**EXERCISE MATERIAL:**
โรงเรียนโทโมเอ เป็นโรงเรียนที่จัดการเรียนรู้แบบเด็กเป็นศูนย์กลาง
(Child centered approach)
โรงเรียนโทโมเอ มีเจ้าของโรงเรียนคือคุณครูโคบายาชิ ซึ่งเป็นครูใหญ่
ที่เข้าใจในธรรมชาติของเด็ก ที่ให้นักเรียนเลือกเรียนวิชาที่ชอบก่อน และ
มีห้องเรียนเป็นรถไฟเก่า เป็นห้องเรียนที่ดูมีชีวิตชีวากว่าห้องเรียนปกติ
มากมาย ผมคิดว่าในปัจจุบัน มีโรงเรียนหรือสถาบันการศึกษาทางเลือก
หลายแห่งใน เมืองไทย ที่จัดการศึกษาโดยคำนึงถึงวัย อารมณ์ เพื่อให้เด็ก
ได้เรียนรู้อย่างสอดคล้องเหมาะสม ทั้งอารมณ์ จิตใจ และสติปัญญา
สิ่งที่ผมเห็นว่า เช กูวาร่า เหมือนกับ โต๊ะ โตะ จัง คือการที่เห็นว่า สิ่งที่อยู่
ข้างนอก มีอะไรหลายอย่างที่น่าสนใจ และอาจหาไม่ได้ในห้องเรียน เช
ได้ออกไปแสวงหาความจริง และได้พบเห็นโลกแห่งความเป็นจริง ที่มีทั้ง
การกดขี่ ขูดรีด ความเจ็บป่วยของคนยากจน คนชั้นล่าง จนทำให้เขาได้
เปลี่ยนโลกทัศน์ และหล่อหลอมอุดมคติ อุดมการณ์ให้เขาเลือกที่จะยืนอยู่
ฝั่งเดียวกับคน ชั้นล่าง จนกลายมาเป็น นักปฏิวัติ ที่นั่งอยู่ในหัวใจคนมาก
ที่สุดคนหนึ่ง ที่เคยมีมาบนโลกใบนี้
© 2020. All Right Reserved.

**TASK TO COMPLETE:** When you reach the line containing "หลายแห่งใน เมืองไทย ที่จัดการศึกษาโดยคำนึงถึงวัย" in the listing, transcribe it and every line after it exactly, through the last line, and add nothing.

**SOLUTION TO THIS PROBLEM:**
หลายแห่งใน เมืองไทย ที่จัดการศึกษาโดยคำนึงถึงวัย อารมณ์ เพื่อให้เด็ก
ได้เรียนรู้อย่างสอดคล้องเหมาะสม ทั้งอารมณ์ จิตใจ และสติปัญญา
สิ่งที่ผมเห็นว่า เช กูวาร่า เหมือนกับ โต๊ะ โตะ จัง คือการที่เห็นว่า สิ่งที่อยู่
ข้างนอก มีอะไรหลายอย่างที่น่าสนใจ และอาจหาไม่ได้ในห้องเรียน เช
ได้ออกไปแสวงหาความจริง และได้พบเห็นโลกแห่งความเป็นจริง ที่มีทั้ง
การกดขี่ ขูดรีด ความเจ็บป่วยของคนยากจน คนชั้นล่าง จนทำให้เขาได้
เปลี่ยนโลกทัศน์ และหล่อหลอมอุดมคติ อุดมการณ์ให้เขาเลือกที่จะยืนอยู่
ฝั่งเดียวกับคน ชั้นล่าง จนกลายมาเป็น นักปฏิวัติ ที่นั่งอยู่ในหัวใจคนมาก
ที่สุดคนหนึ่ง ที่เคยมีมาบนโลกใบนี้
© 2020. All Right Reserved.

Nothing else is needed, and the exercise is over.